Perhaps Earth is unique in that it is not driven by massive electrical discharges. That kind of stuff only happens “up there” maybe.
Or perhaps the plasma guys are talking a load of rubbish.
March 6th, 2008 at 5:17 pm
Andy,
BA says that skepticism is something to be valued. You know, “I likes reality the way it is”
Here is a chance to be skeptical of both the Currently Accepted Version of Reality and Rubbish Filled Crank Version of Reality and put them both to the test.
The Plasma guys are saying “Enceladus’ jets are electrical—a virtual certainty” and they make a series of predictions based on their model.
1) The south polar region of Enceladus has its own magnetic field, which concentrates an electrical current in that region.
2) The jets of material move.
3) This movement causes the features called Tigers stripes
4) The materials being accelerated off the surface comes form a small very hot points at the leading edge of a growing Tiger Stripe.
And if you follow the logic of their model you might be able to come up with some more testable differences like: very small particle size for material in the jets, a charge on the material being jetted out, the hot points that are jetting the material should glow in the UV range.

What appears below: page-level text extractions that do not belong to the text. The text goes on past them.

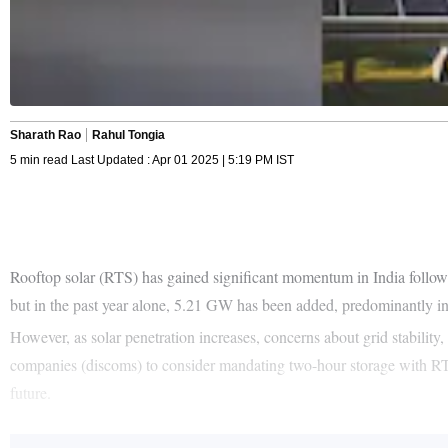
Sharath Rao
Rahul Tongia
5 min read Last Updated : Apr 01 2025 | 5:19 PM IST
Rooftop solar (RTS) has gained significant momentum in India follow
but in the past year alone, 5.21 GW has been added, predominantly in t
However, as solar penetration increases, concerns about grid stability, 
companies (discoms) to consider mandating two-hour storage with RTS
future.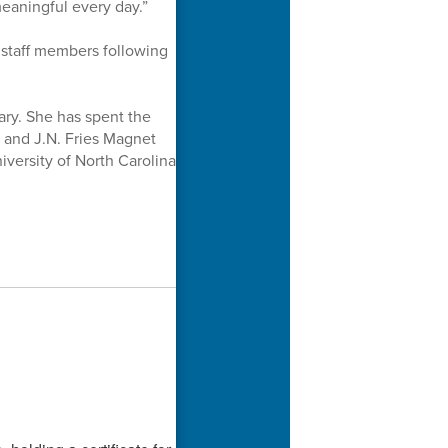
eaningful every day.”
staff members following
ary. She has spent the
l and J.N. Fries Magnet
versity of North Carolina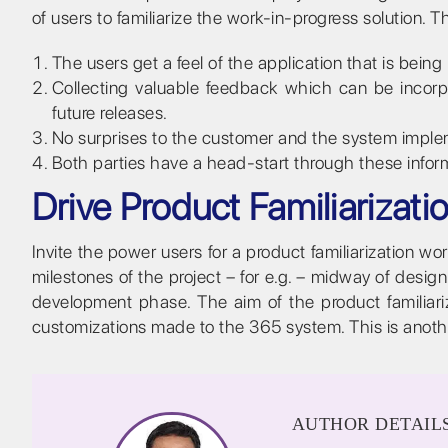
of users to familiarize the work-in-progress solution. 
The users get a feel of the application that is being 
Collecting valuable feedback which can be incorpo
future releases.
No surprises to the customer and the system imple
Both parties have a head-start through these inform
Drive Product Familiarizat
Invite the power users for a product familiarization 
milestones of the project – for e.g. – midway of des
development phase. The aim of the product familiari
customizations made to the 365 system. This is anothe
AUTHOR DETAIL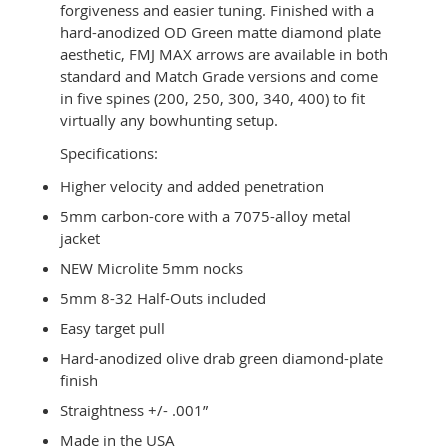
forgiveness and easier tuning. Finished with a
hard-anodized OD Green matte diamond plate
aesthetic, FMJ MAX arrows are available in both
standard and Match Grade versions and come
in five spines (200, 250, 300, 340, 400) to fit
virtually any bowhunting setup.
Specifications:
Higher velocity and added penetration
5mm carbon-core with a 7075-alloy metal
jacket
NEW Microlite 5mm nocks
5mm 8-32 Half-Outs included
Easy target pull
Hard-anodized olive drab green diamond-plate
finish
Straightness +/- .001”
Made in the USA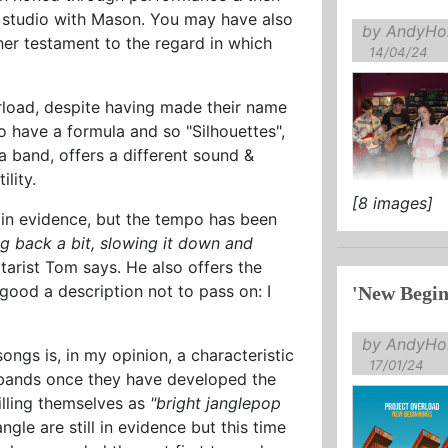
he studio with Mason. You may have also
by AndyHol
her testament to the regard in which
14/04/24
rload, despite having made their name
o have a formula and so "Silhouettes",
s a band, offers a different sound &
lity.
[8 images]
in no doubt
 in evidence, but the tempo has been
of this ...
ing back a bit, slowing it down and
uitarist Tom says. He also offers the
 good a description not to pass on: I
'New Begin
by AndyHol
ongs is, in my opinion, a characteristic
17/01/24
y bands once they have developed the
billing themselves as
"bright janglepop
jangle are still in evidence but this time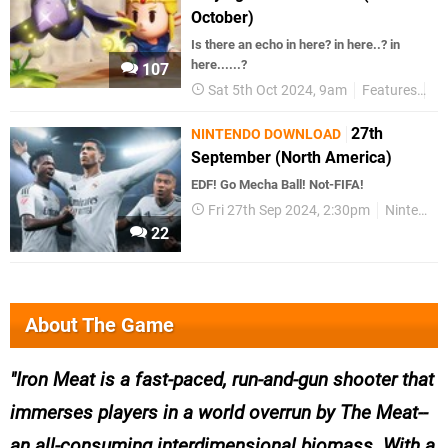
October)
Is there an echo in here? in here..? in
here......?
107
Sat 5th Oct 2024, 9am
Features
Ta
27th
NINTENDO DOWNLOAD
September (North America)
EDF! Go Mecha Ball! Not-FIFA!
Fri 27th Sep 2024, 2:30pm
Nintendo Download
22
About The Game
Iron Meat is a fast-paced, run-and-gun shooter that
immerses players in a world overrun by The Meat--
an all-consuming interdimensional biomass. With a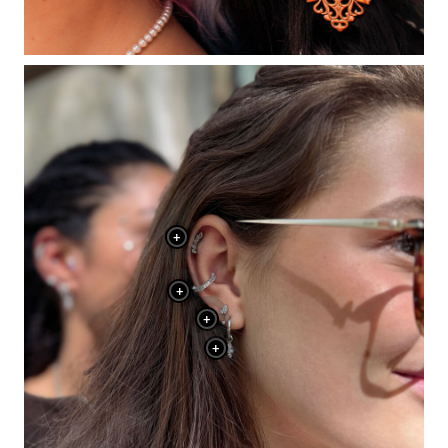
+
+
+
+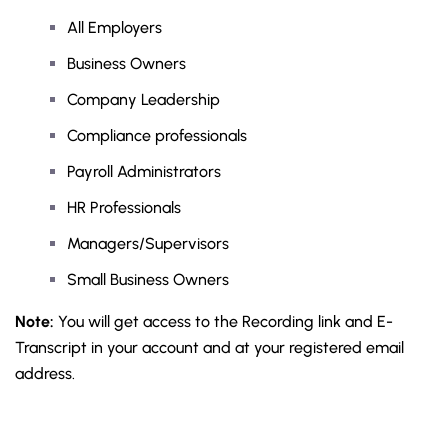
All Employers
Business Owners
Company Leadership
Compliance professionals
Payroll Administrators
HR Professionals
Managers/Supervisors
Small Business Owners
Note:
You will get access to the Recording link and E-
Transcript in your account and at your registered email
address.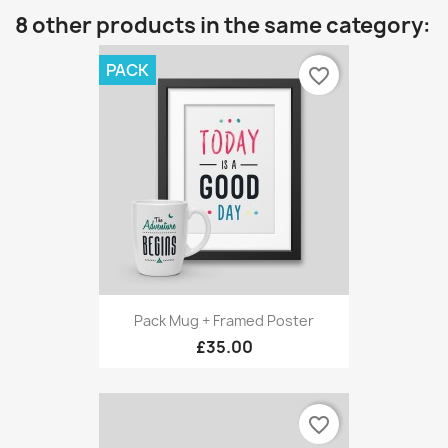
8 other products in the same category:
PACK
favorite_border
Pack Mug + Framed Poster
£35.00
favorite_border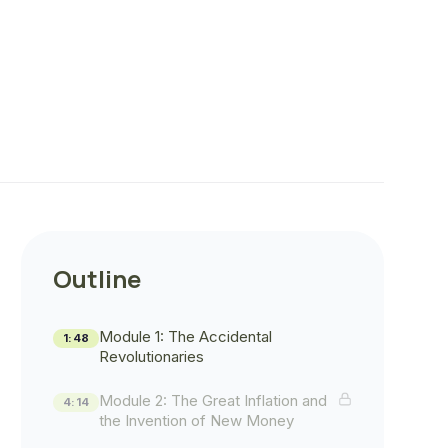
Outline
Module 1: The Accidental
1:48
Revolutionaries
Module 2: The Great Inflation and
4:14
the Invention of New Money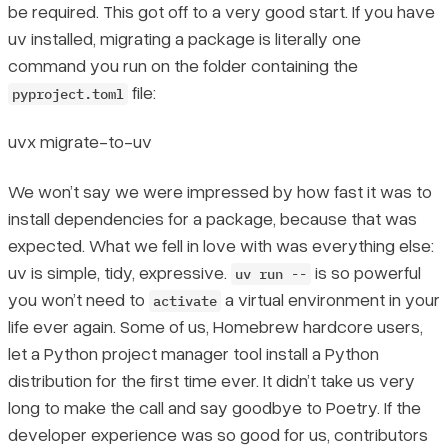
be required. This got off to a very good start. If you have
uv installed, migrating a package is literally one
command you run on the folder containing the
file:
pyproject.toml
uvx migrate-to-uv
We won’t say we were impressed by how fast it was to
install dependencies for a package, because that was
expected. What we fell in love with was everything else:
uv is simple, tidy, expressive.
is so powerful
uv run --
you won’t need to
a virtual environment in your
activate
life ever again. Some of us, Homebrew hardcore users,
let a Python project manager tool install a Python
distribution for the first time ever. It didn’t take us very
long to make the call and say goodbye to Poetry. If the
developer experience was so good for us, contributors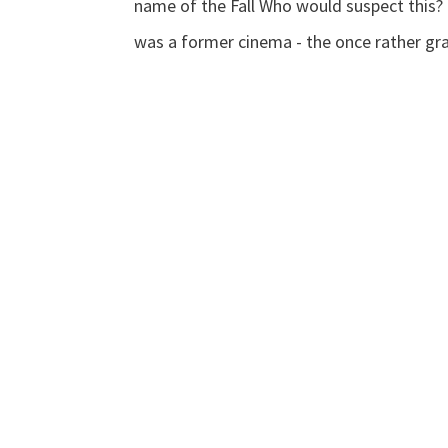
name of the Fall Who would suspect this? I
was a former cinema - the once rather gra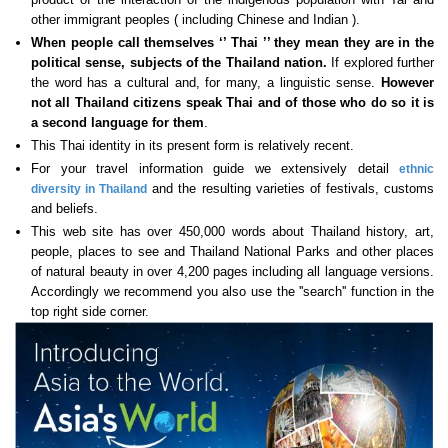
other immigrant peoples ( including Chinese and Indian ).
When people call themselves ‘’ Thai ’’ they mean they are in the
political sense, subjects of the Thailand nation.
If explored further
the word has a cultural and, for many, a linguistic sense.
However
not all Thailand citizens speak Thai
and of those who do so it is
a second language for them
.
This Thai identity in its present form is relatively recent.
For your travel information guide we extensively detail
ethnic
and the resulting varieties of festivals, customs
diversity in Thailand
and beliefs.
This web site has over 450,000 words about Thailand history, art,
people, places to see and Thailand National Parks and other places
of natural beauty in over 4,200 pages including all language versions.
Accordingly we recommend you also use the ''search'' function in the
top right side corner.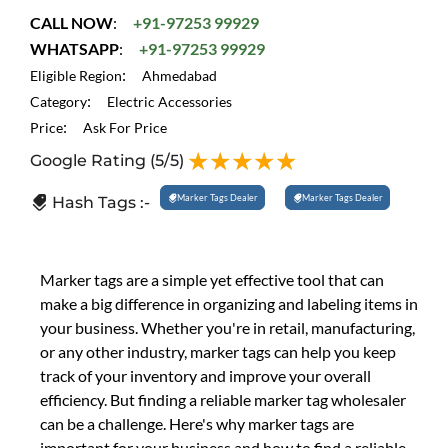
CALL NOW
:
+91-97253 99929
WHATSAPP
:
+91-97253 99929
:
Eligible Region
Ahmedabad
:
Category
Electric Accessories
:
Price
Ask For Price
Google Rating
(5/5)
Marker Tags Dealer
Marker Tags Dealer
Hash Tags :-
Marker tags are a simple yet effective tool that can
make a big difference in organizing and labeling items in
your business. Whether you're in retail, manufacturing,
or any other industry, marker tags can help you keep
track of your inventory and improve your overall
efficiency. But finding a reliable marker tag wholesaler
can be a challenge. Here's why marker tags are
important for your business and how to find a reliable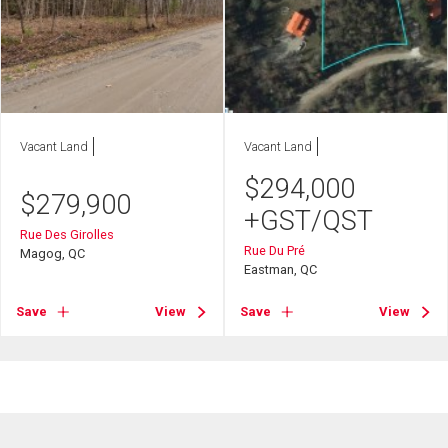
Vacant Land
Vacant Land
$
294,000
$
279,900
+GST/QST
Rue Des Girolles
Rue Du Pré
Magog, QC
Eastman, QC
Save
View
Save
View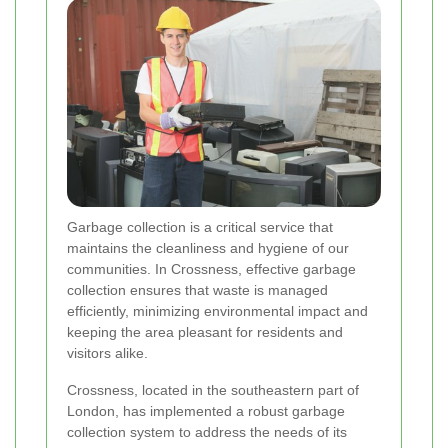
Garbage collection is a critical service that
maintains the cleanliness and hygiene of our
communities. In Crossness, effective garbage
collection ensures that waste is managed
efficiently, minimizing environmental impact and
keeping the area pleasant for residents and
visitors alike.
Crossness, located in the southeastern part of
London, has implemented a robust garbage
collection system to address the needs of its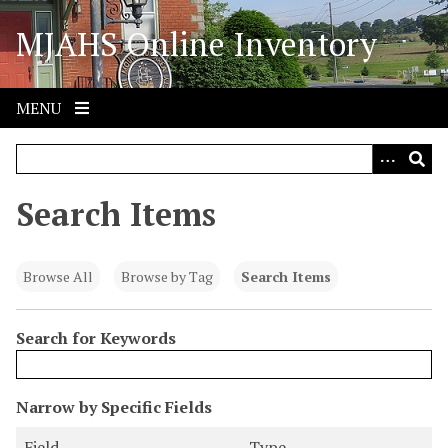
S
MJAHS Online Inventory
k
i
p
t
MENU
o
m
a
i
Search Items
n
c
o
Browse All
Browse by Tag
Search Items
n
t
Search for Keywords
e
n
t
N
Narrow by Specific Fields
u
S
S
S
S
Field
Type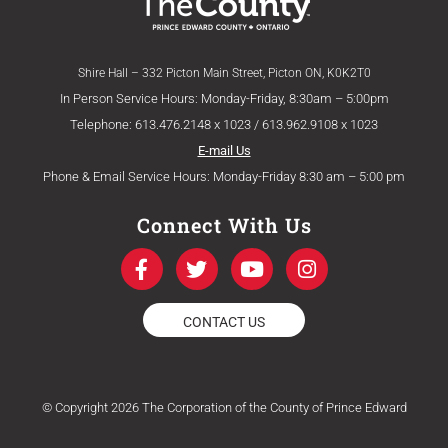
Shire Hall – 332 Picton Main Street, Picton ON, K0K2T0
In Person Service Hours: Monday-Friday, 8:30am – 5:00pm
Telephone: 613.476.2148 x 1023 / 613.962.9108 x 1023
E-mail Us
Phone & Email Service Hours: Monday-Friday 8:30 am – 5:00 pm
Connect With Us
F
T
Y
I
a
w
o
n
c
i
u
s
e
t
t
t
CONTACT US
b
t
u
a
o
e
b
g
o
r
e
r
k
a
© Copyright 2026 The Corporation of the County of Prince Edward
-
m
f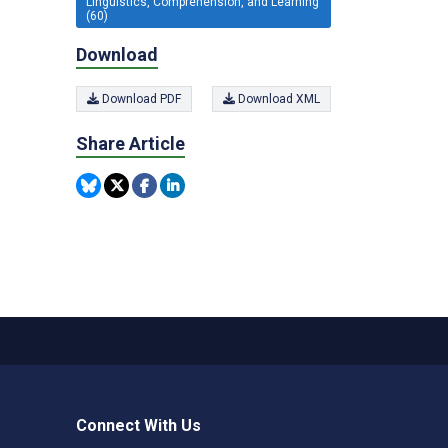
Linguistics, Comprehension, and Learning
(60)
Download
Download PDF
Download XML
Share Article
Connect With Us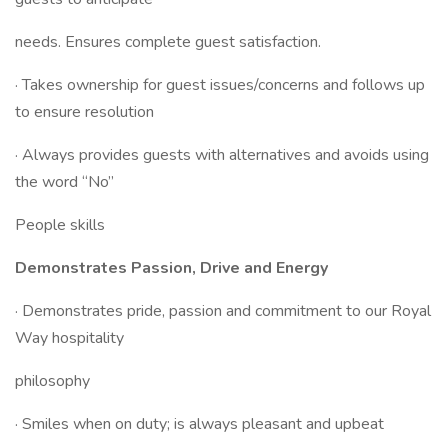
needs. Ensures complete guest satisfaction.
· Takes ownership for guest issues/concerns and follows up
to ensure resolution
· Always provides guests with alternatives and avoids using
the word “No”
People skills
Demonstrates Passion, Drive and Energy
· Demonstrates pride, passion and commitment to our Royal
Way hospitality
philosophy
· Smiles when on duty; is always pleasant and upbeat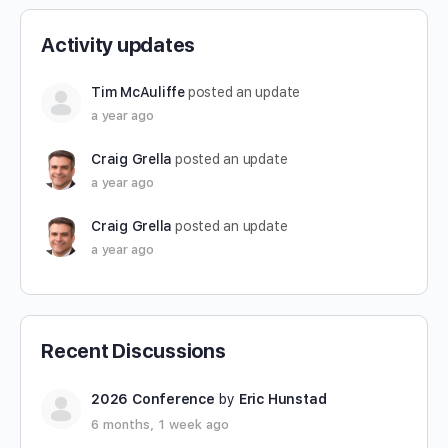
Activity updates
Tim McAuliffe
posted an update
a year ago
Craig Grella
posted an update
a year ago
Craig Grella
posted an update
a year ago
Recent Discussions
2026 Conference
by
Eric Hunstad
6 months, 1 week ago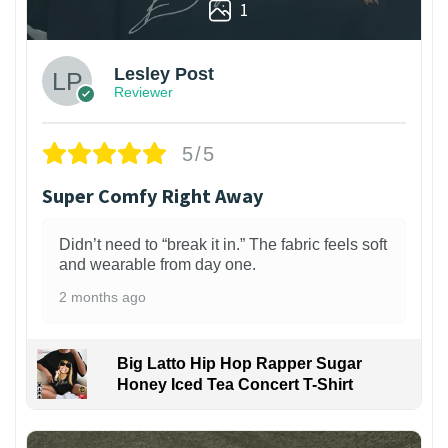
1
Lesley Post
Reviewer
5/5
Super Comfy Right Away
Didn’t need to “break it in.” The fabric feels soft
and wearable from day one.
2 months ago
Big Latto Hip Hop Rapper Sugar
Honey Iced Tea Concert T-Shirt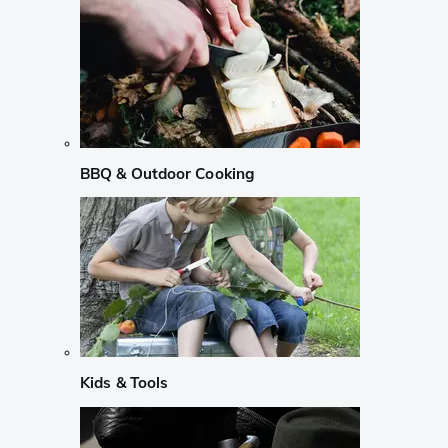
BBQ & Outdoor Cooking
Kids & Tools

Can someone else come up with some testable predictions based on a a tidally heated geyser model? It would be fun to compare them to data we get from the instruments.
And if the Plasma guys are wrong you can point to this as confirmation they are cranks not worth listening to!
March 6th, 2008 at 11:36 pm
The risk is addressed in the JPL video.
http://www.jpl.nasa.gov/videos/cassini/enceladus20080304/
March 7th, 2008 at 3:20 am
Quoth the BA :
“Cassini will also pass right through the ice plume (generally considered an E-ticket ride) ”
Um .. Que?
I’m afraid I don’t have a clue what that’s about. Could you - or anyone else - please explain what that bracketed bit means?
Cassini kissing Enceladus - Aawwww .. How romantic!
A frigid moon in the depths of space and an inanimate robot getting together .. How sweet! I just hope their relationship doesn’t get any closer or they might fuse together - & that’ll be that folks! ;-)..
March 7th, 2008 at 12:25 pm
While others have addressed Ian’s concerns about the dangers of Cassini passing through Enceladus’ plume, I just want to add that we don’t always make great discoveries without taking some risks. And with Cassini very close to the end of its primary mission, we should have met substantially all of the mission objectives by now, so the downside is comparatively low. The Cassini extended mission is icing on the cake, and while I would love to see an extended mission as productive as the Mars rover extended mission(s), we got what we came for and a whole lot more.
March 7th, 2008 at 8:25 pm
StevoR says: “Quoth the BA : ‘Cassini will also pass right through the ice plume (generally considered an E-ticket ride) ‘. I’m afraid I don’t have a clue what that’s about. Could you - or anyone else - please explain what that bracketed bit means?”
Short version:
When Disneyland opened in the mid ’50s, the admission was 25 cents (really!) but everything inside was extra. To go on the rides you bought a book of ride “coupons” (but everyone called them “tickets”). The coupons ranged from “A” for the simple rides (like the Main Street horse drawn trolley) to “D” for rides like the “Mark Twain” riverboat and “Rocket to the Moon” attractions.
When the park expanded to big rides, like the Submarines, Matterhorn Bobsleds and Monorail, in 1959, they added another level of coupon, the “E-Ticket”. This was the most coveted in the book. The term has been exported from Disneyland to the general vernacular in that the ultimate experience in any genre is referred to as “an ‘E Ticket’ ride”. Sally Ride helped the phrase along after reaching orbit on her first Shuttle mission by claiming it to be “A real ‘E-Ticket’.” The irony is that Disneyland had abandoned the coupon book idea by that time and gone to the single high-priced entry fee with the rides included.